MORE LETTERS FROM AN AMERICAN FARMER—St. John de Crève-coeur—Yale University Press ($4). Letters from an American Farmer, published in England in 1782, is a book known to serious students of the period of American history just prior to and during the Revolution. Buried for nearly a century and a half in the cabinets of the Crèvecoeur family, unpublished manuscripts were discovered. Even for casual readers the book has interest and the sort of charm inherent in any narrative that sincerely, accurately and with reasonable adequacy portrays the life of a period, however restricted as to time, regardless of the limitation of its area of action. Moreover, Crèvecoeur had a point of view not frequently presented, that of a loyalist to the crown in revolutionary colonies. No reader will close the book, finally, without a truer mental picture of pioneer days in America. Crèvecoeur was not a historian; he was a chronicler of unrelated episodes. He was an observer whose main interest was not in ideas or causes but in people. His writings before the Revolution contain a picture of the life of the average American community in the middle colonies; his sketches during the conflict picture such communities convulsed by war.
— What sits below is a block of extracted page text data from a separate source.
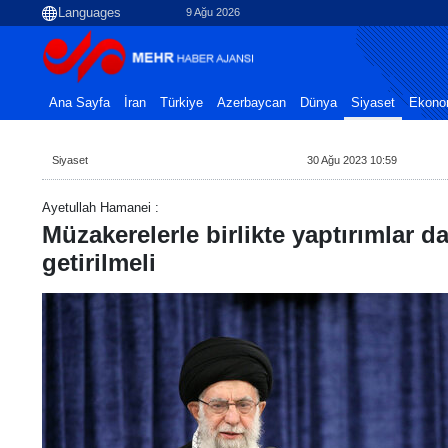
9 Ağu 2026
Ana Sayfa
İran
Türkiye
Azerbaycan
Dünya
Siyaset
Ekono
Siyaset
30 Ağu 2023 10:59
Ayetullah Hamanei :
Müzakerelerle birlikte yaptırımlar da
getirilmeli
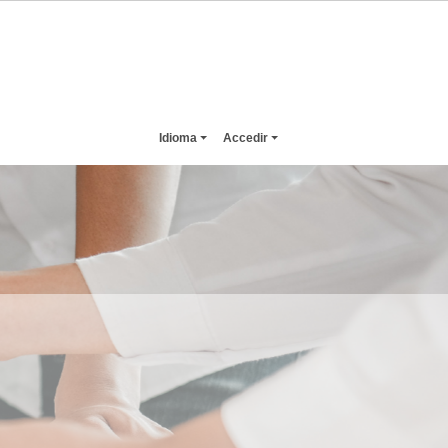
Idioma
Accedir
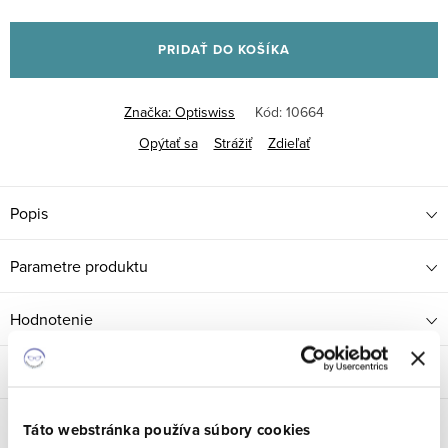
cena:
PRIDAŤ DO KOŠÍKA
Značka:
Optiswiss
Kód:
10664
Opýtať sa
Strážiť
Zdieľať
Popis
Parametre produktu
Hodnotenie
Diskusia
Značka
Optiswiss
Táto webstránka používa súbory cookies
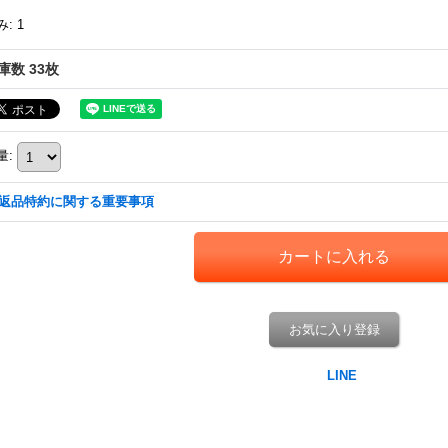
み
:
1
庫数 33枚
量
:
返品特約に関する重要事項
お気に入り登録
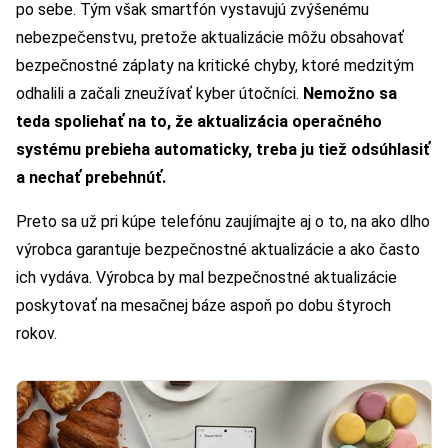
po sebe. Tým však smartfón vystavujú zvýšenému
nebezpečenstvu, pretože aktualizácie môžu obsahovať
bezpečnostné záplaty na kritické chyby, ktoré medzitým
odhalili a začali zneužívať kyber útočníci.
Nemožno sa
teda spoliehať na to, že aktualizácia operačného
systému prebieha automaticky, treba ju tiež odsúhlasiť
a nechať prebehnúť.
Preto sa už pri kúpe telefónu zaujímajte aj o to, na ako dlho
výrobca garantuje bezpečnostné aktualizácie a ako často
ich vydáva. Výrobca by mal bezpečnostné aktualizácie
poskytovať na mesačnej báze aspoň po dobu štyroch
rokov.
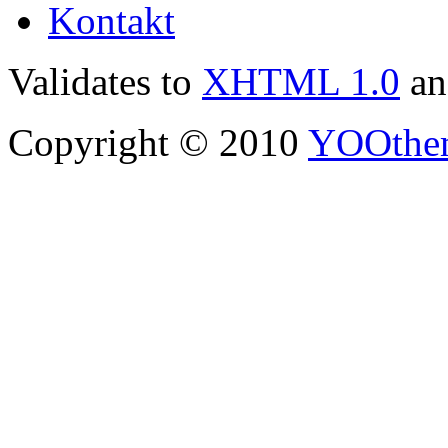
Kontakt
Validates to
XHTML 1.0
a
Copyright © 2010
YOOthe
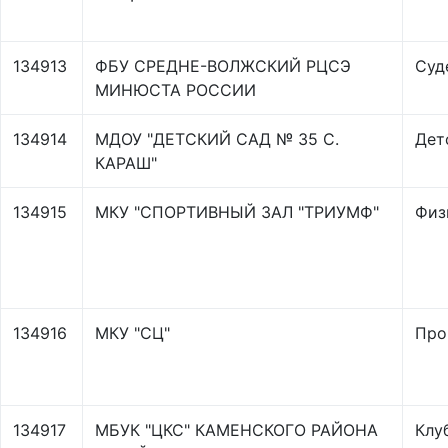
134913
ФБУ СРЕДНЕ-ВОЛЖСКИЙ РЦСЭ
Суд
МИНЮСТА РОССИИ
134914
МДОУ "ДЕТСКИЙ САД № 35 С.
Дет
КАРАШ"
134915
МКУ "СПОРТИВНЫЙ ЗАЛ "ТРИУМФ"
Физ
134916
МКУ "СЦ"
Про
134917
МБУК "ЦКС" КАМЕНСКОГО РАЙОНА
Клу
The Author. Hector St. John Crèvecoeur, born in Caen, France, in 1735, served under Montcalm, and turned his back on Canada after the fall of Quebec. Surveyor, mapmaker, soldier, negotiator with the Indians, he settled down as a farmer, after his marriage, in the province of New York. He "suffered much for his attachment to his Majesty's government and friends," was driven from his farm and became a refugee, protected with others of his kind by Clinton's army, until 1870, when he returned to France. After the war France sent him to America as consul to New York, New Jersey and Connecticut—a post creditably filled until 1790, when he returned to France on the eve. of its own Revolution, which claimed his remaining years.